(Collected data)
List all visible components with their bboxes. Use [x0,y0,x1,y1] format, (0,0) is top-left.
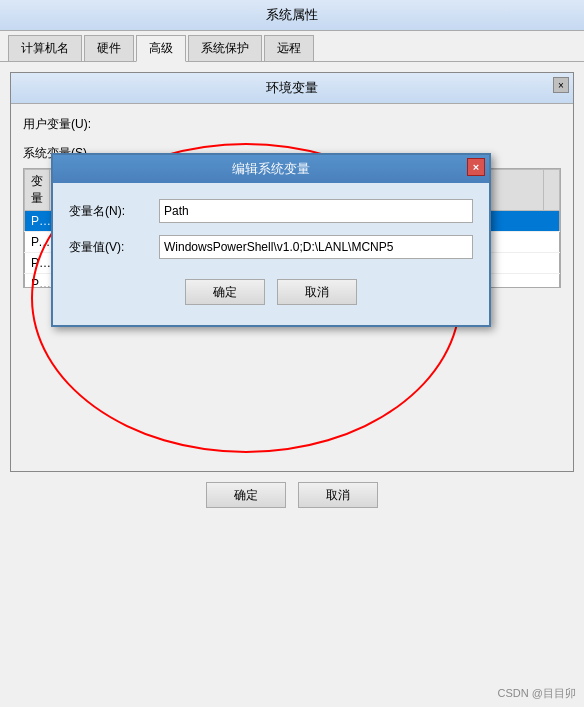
watermark: CSDN @目目卯 [498,686,576,701]
env-dialog: 环境变量 × 用户变量(U): 编辑系统变量 × 变量名(N): [10,72,574,472]
row-scroll-spacer [544,232,560,253]
tab-bar: 计算机名 硬件 高级 系统保护 远程 [0,31,584,62]
main-cancel-button[interactable]: 取消 [298,482,378,508]
env-close-button[interactable]: × [553,77,569,93]
edit-close-button[interactable]: × [467,158,485,176]
tab-system-protection[interactable]: 系统保护 [188,35,262,61]
scrollbar-placeholder [544,170,560,211]
value-label: 变量值(V): [69,239,159,256]
value-input[interactable] [159,235,473,259]
var-name-cell: Path [25,211,50,232]
tab-computer-name[interactable]: 计算机名 [8,35,82,61]
name-row: 变量名(N): [69,199,473,223]
var-name-cell: PROCESSOR_IDE... [25,274,50,289]
tab-remote[interactable]: 远程 [264,35,314,61]
edit-title-bar: 编辑系统变量 × [53,155,489,183]
main-bottom-buttons: 确定 取消 [10,472,574,518]
col-header-var: 变量 [25,170,50,211]
tab-advanced[interactable]: 高级 [136,35,186,62]
row-scroll-spacer [544,211,560,232]
tab-hardware[interactable]: 硬件 [84,35,134,61]
var-name-cell: PROCESSOR_AR... [25,253,50,274]
main-content: 环境变量 × 用户变量(U): 编辑系统变量 × 变量名(N): [0,62,584,707]
window-title: 系统属性 [266,7,318,22]
row-scroll-spacer [544,274,560,289]
value-row: 变量值(V): [69,235,473,259]
name-label: 变量名(N): [69,203,159,220]
name-input[interactable] [159,199,473,223]
edit-title-text: 编辑系统变量 [232,160,310,178]
edit-ok-button[interactable]: 确定 [185,279,265,305]
env-content: 用户变量(U): 编辑系统变量 × 变量名(N): [11,104,573,334]
var-name-cell: PATHEXT [25,232,50,253]
edit-cancel-button[interactable]: 取消 [277,279,357,305]
edit-dialog-buttons: 确定 取消 [69,271,473,309]
main-ok-button[interactable]: 确定 [206,482,286,508]
user-vars-label: 用户变量(U): [23,116,561,133]
env-dialog-title: 环境变量 × [11,73,573,104]
edit-body: 变量名(N): 变量值(V): 确定 取消 [53,183,489,325]
edit-dialog: 编辑系统变量 × 变量名(N): 变量值(V): 确定 [51,153,491,327]
env-title-text: 环境变量 [266,80,318,95]
window-title-bar: 系统属性 [0,0,584,31]
main-window: 系统属性 计算机名 硬件 高级 系统保护 远程 环境变量 × 用户变量(U): [0,0,584,707]
row-scroll-spacer [544,253,560,274]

_GOAL OF THE EXERCISE_: Scan the records above for the string "用户变量", then copy each line where it turns up.

_RESULT OF THIS EXERCISE_:
env-dialog: 环境变量 × 用户变量(U): 编辑系统变量 × 变量名(N): [10,72,574,472]
main-content: 环境变量 × 用户变量(U): 编辑系统变量 × 变量名(N): [0,62,584,707]
env-content: 用户变量(U): 编辑系统变量 × 变量名(N): [11,104,573,334]
user-vars-label: 用户变量(U): [23,116,561,133]
main-window: 系统属性 计算机名 硬件 高级 系统保护 远程 环境变量 × 用户变量(U): [0,0,584,707]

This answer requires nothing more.